▶ Assignment
The records below must be reproduced exactly, excluding any pictures.

[[ Task input open ]]

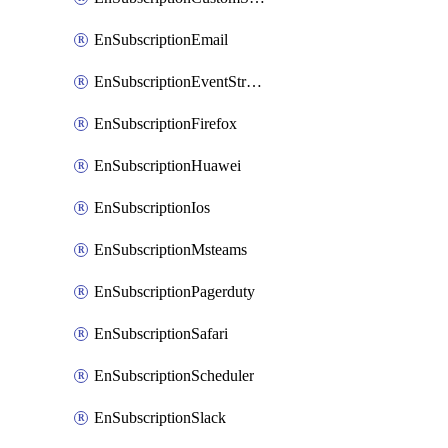
EnSubscriptionEmail
EnSubscriptionEventStreams
EnSubscriptionFirefox
EnSubscriptionHuawei
EnSubscriptionIos
EnSubscriptionMsteams
EnSubscriptionPagerduty
EnSubscriptionSafari
EnSubscriptionScheduler
EnSubscriptionSlack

[[ Task input closed ]]

▶ Response box
EnSubscriptionEmail
EnSubscriptionEventStreams
EnSubscriptionFirefox
EnSubscriptionHuawei
EnSubscriptionIos
EnSubscriptionMsteams
EnSubscriptionPagerduty
EnSubscriptionSafari
EnSubscriptionScheduler
EnSubscriptionSlack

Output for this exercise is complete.